Instructions to follow: From the data that follows, copy every line with the string "each".

[Stored items]
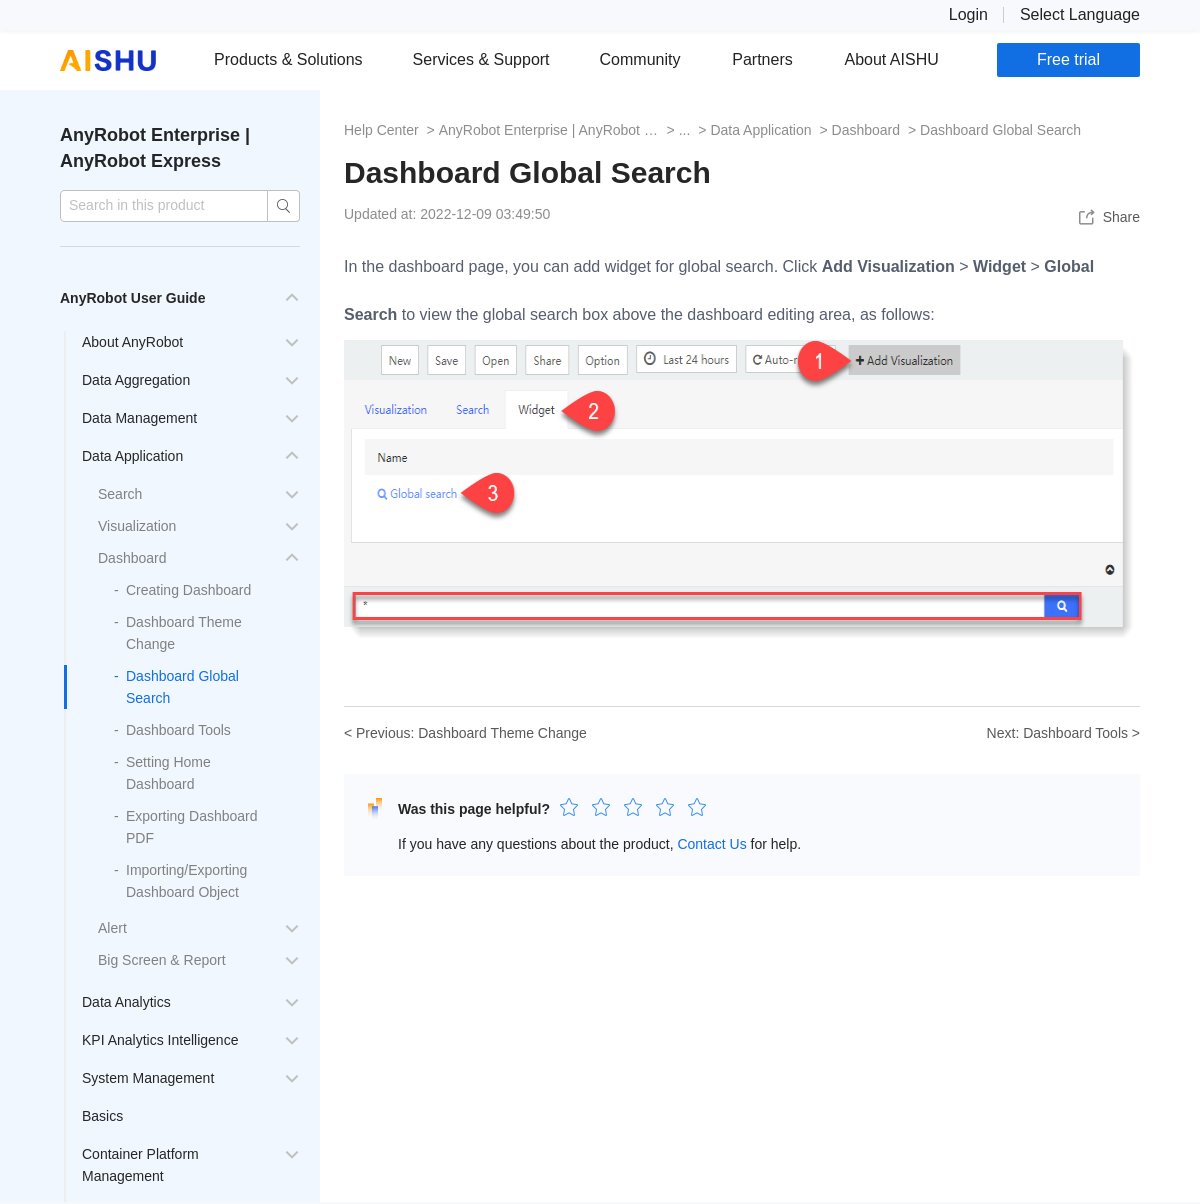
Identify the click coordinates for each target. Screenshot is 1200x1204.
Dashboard (132, 558)
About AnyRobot (132, 342)
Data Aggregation (136, 380)
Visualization (137, 526)
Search (120, 494)
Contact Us (711, 844)
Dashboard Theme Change (502, 733)
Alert (112, 928)
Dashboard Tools (178, 730)
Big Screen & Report (162, 960)
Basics (102, 1116)
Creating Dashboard (188, 590)
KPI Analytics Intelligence (160, 1040)
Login (968, 14)
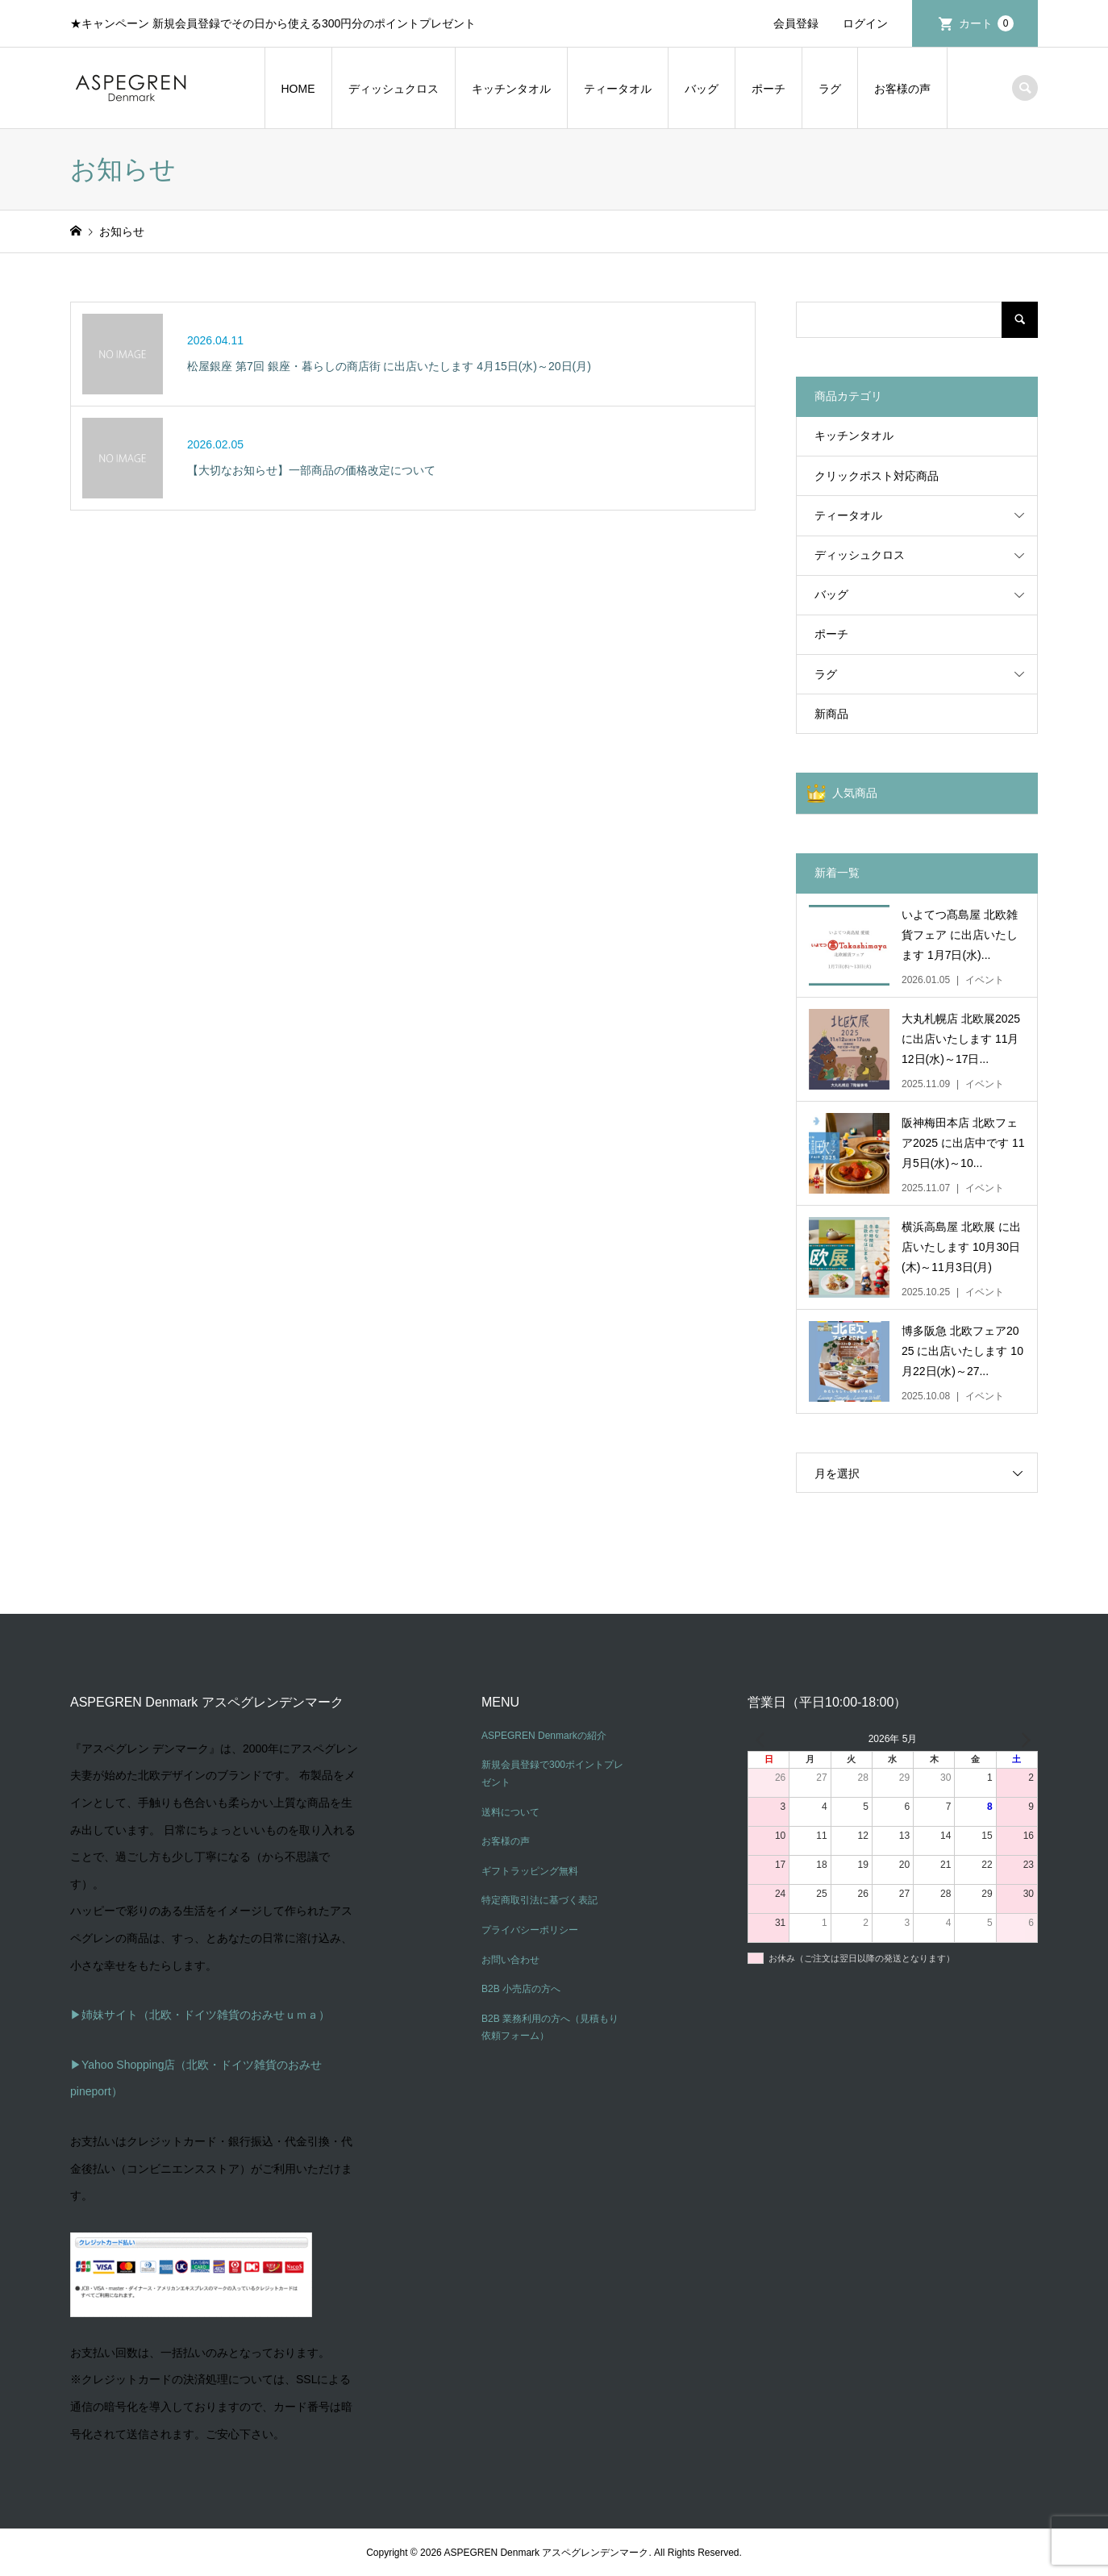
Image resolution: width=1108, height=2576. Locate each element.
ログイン (865, 23)
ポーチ (768, 88)
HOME (298, 88)
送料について (510, 1812)
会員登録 (796, 23)
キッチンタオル (511, 88)
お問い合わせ (510, 1959)
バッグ (702, 88)
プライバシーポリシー (529, 1930)
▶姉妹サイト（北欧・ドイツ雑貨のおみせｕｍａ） (200, 2014)
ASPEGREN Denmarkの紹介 (543, 1735)
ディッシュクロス (393, 88)
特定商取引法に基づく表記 (539, 1900)
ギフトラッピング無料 (529, 1871)
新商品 (831, 713)
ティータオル (618, 88)
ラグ (830, 88)
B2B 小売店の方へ (520, 1989)
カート (986, 23)
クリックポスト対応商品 (876, 475)
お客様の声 (902, 88)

Answer to the problem:
Identify the click coordinates for each target. Screenshot is 1200x1204.
Image resolution: width=1108, height=2576. Locate each element.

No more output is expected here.